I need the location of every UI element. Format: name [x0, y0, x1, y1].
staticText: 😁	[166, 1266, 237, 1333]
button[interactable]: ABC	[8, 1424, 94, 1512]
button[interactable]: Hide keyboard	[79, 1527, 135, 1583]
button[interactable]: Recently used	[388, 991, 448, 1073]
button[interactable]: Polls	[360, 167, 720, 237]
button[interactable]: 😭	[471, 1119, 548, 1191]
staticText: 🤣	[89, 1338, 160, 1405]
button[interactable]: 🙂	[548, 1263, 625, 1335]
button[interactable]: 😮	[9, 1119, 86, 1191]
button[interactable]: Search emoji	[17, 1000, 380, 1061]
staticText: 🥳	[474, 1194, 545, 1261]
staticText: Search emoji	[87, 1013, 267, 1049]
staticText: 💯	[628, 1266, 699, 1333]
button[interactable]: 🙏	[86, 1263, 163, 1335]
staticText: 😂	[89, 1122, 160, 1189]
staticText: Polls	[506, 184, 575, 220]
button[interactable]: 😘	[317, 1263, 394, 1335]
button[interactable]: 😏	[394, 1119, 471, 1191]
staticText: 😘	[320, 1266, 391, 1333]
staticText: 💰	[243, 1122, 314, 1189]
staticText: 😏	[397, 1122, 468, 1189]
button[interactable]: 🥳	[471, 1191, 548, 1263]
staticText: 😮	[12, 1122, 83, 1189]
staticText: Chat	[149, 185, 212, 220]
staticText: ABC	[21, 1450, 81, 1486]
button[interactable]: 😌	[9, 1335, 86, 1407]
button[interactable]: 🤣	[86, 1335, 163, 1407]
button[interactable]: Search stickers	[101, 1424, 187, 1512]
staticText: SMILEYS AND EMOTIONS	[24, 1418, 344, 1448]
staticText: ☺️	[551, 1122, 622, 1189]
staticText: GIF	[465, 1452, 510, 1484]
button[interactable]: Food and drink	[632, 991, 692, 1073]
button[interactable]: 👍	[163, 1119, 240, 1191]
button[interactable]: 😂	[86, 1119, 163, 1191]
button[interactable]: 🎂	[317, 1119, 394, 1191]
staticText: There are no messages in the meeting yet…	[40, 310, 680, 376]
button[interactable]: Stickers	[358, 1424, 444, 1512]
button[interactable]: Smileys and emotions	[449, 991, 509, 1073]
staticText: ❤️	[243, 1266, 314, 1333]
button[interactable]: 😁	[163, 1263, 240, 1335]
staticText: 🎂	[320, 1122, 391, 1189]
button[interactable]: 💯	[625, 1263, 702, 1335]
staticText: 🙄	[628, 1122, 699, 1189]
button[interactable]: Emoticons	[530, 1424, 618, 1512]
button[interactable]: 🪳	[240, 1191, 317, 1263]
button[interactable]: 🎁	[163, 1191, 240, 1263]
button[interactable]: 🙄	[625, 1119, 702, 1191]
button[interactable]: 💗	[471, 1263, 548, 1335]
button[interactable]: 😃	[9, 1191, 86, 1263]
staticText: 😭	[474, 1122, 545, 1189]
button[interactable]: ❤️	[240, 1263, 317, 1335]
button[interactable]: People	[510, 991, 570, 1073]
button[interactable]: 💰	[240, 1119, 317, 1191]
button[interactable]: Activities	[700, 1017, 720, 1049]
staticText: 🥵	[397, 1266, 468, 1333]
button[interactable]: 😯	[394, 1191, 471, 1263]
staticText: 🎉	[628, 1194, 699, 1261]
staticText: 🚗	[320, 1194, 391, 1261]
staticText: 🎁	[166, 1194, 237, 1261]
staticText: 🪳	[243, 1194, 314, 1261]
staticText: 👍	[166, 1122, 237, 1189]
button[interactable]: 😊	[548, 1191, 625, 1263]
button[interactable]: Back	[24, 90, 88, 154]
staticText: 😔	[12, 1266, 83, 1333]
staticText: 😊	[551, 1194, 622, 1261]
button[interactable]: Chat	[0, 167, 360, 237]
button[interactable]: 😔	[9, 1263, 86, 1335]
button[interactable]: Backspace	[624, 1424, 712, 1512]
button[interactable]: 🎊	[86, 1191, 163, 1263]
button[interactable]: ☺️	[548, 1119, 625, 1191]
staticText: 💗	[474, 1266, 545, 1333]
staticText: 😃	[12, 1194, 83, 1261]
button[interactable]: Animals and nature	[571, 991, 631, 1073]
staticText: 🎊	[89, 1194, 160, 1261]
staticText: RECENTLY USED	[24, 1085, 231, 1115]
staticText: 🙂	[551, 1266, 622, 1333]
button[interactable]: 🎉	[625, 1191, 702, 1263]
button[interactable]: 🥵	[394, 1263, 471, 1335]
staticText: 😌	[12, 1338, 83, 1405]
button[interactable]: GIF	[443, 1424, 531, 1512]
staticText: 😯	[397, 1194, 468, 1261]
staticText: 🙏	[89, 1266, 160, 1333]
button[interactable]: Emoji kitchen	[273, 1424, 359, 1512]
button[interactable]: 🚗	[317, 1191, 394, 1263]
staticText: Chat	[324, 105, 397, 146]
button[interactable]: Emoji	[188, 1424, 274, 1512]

...

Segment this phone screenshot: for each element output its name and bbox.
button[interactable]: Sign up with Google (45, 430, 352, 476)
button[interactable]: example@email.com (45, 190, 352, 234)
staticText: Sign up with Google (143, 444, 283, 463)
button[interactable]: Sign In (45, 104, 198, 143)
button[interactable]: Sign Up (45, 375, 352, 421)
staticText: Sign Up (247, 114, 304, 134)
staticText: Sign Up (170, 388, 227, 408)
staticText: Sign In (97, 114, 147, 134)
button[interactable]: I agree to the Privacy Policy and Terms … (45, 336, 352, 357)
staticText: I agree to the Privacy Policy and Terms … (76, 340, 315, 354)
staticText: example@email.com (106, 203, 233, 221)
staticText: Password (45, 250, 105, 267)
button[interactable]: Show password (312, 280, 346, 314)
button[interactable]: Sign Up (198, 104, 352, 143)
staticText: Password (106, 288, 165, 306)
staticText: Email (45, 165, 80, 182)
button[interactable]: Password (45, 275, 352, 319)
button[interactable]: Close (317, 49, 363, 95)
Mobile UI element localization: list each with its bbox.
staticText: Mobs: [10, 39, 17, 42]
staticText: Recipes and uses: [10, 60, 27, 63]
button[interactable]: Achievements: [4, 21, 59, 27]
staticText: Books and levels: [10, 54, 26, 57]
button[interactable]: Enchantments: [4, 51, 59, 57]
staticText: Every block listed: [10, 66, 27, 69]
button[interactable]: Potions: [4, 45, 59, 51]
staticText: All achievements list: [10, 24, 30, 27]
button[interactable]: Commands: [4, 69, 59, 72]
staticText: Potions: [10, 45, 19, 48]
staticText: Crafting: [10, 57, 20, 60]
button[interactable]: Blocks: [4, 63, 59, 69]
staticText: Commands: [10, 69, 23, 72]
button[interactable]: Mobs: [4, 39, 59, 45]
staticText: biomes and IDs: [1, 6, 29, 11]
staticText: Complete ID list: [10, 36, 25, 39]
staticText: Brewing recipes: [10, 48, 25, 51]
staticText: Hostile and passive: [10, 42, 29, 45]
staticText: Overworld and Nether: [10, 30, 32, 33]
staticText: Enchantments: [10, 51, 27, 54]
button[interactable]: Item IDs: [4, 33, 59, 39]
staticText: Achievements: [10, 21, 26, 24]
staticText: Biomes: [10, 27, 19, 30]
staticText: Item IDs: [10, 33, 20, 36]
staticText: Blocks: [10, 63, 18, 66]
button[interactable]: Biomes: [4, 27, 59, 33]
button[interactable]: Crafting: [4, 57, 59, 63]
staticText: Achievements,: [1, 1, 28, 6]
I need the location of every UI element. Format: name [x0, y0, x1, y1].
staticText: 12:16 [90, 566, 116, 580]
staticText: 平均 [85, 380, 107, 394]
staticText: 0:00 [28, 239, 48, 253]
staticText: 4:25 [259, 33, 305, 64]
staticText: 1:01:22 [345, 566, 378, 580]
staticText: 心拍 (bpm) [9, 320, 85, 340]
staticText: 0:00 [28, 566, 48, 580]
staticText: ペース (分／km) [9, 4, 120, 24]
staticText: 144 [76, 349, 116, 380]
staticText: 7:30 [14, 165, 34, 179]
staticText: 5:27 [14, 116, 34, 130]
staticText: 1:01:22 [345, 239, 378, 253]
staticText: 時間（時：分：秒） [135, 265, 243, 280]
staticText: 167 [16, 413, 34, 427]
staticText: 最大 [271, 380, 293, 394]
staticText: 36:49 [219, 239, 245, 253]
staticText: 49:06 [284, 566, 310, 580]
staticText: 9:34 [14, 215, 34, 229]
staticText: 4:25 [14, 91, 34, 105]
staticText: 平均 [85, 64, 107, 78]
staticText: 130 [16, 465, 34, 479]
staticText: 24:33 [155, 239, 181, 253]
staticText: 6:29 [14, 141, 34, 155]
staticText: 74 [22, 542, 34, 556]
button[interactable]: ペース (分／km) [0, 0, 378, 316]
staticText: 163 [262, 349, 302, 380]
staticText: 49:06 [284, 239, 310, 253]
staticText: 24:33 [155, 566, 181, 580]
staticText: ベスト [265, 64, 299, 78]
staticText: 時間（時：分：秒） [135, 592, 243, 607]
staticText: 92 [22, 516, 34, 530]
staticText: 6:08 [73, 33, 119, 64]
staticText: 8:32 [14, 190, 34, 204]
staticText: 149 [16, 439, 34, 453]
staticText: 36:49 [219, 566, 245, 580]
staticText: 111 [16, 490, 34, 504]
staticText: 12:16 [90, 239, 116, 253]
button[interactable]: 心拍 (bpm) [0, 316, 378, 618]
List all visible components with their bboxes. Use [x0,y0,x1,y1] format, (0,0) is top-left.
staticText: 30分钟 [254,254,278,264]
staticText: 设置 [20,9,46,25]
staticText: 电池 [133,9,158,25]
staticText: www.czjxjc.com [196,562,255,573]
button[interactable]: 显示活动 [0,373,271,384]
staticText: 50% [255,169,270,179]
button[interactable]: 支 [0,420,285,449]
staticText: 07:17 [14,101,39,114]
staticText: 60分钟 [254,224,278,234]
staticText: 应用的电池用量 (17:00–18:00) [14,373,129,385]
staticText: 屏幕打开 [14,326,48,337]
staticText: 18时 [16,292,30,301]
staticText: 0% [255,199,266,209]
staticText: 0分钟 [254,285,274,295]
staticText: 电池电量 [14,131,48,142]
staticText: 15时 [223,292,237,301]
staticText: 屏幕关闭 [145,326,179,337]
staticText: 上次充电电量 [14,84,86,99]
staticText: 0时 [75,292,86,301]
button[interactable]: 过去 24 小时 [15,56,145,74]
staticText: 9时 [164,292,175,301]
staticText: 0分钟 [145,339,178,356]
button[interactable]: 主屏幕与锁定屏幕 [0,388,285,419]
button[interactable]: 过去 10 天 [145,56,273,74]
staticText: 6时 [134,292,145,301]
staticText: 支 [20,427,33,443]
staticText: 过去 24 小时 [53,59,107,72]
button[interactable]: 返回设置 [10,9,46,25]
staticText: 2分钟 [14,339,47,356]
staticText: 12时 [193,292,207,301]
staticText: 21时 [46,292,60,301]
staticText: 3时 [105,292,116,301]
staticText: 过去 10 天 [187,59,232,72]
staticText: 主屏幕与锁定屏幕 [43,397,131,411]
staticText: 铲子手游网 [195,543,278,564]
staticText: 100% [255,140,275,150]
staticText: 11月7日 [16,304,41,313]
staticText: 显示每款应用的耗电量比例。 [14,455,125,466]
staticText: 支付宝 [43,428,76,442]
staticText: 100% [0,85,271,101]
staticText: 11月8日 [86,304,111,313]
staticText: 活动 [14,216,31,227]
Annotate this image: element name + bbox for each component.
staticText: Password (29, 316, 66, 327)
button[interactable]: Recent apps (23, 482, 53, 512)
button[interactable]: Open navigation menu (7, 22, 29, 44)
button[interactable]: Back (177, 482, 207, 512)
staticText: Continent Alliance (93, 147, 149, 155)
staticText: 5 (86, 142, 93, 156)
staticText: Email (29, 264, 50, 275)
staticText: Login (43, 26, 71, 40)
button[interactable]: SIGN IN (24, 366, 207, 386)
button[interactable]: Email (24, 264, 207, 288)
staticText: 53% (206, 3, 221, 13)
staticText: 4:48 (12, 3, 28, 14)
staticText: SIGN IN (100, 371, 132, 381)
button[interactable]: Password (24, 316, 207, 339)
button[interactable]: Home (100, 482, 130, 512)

> _EXERCISE PROMPT_:
Each line of the data that has the string "Privacy" should be returned.

> _ANSWER FOR THE TASK_:
button[interactable]: I agree to the Privacy Policy and Terms … (45, 336, 352, 357)
staticText: I agree to the Privacy Policy and Terms … (76, 340, 315, 354)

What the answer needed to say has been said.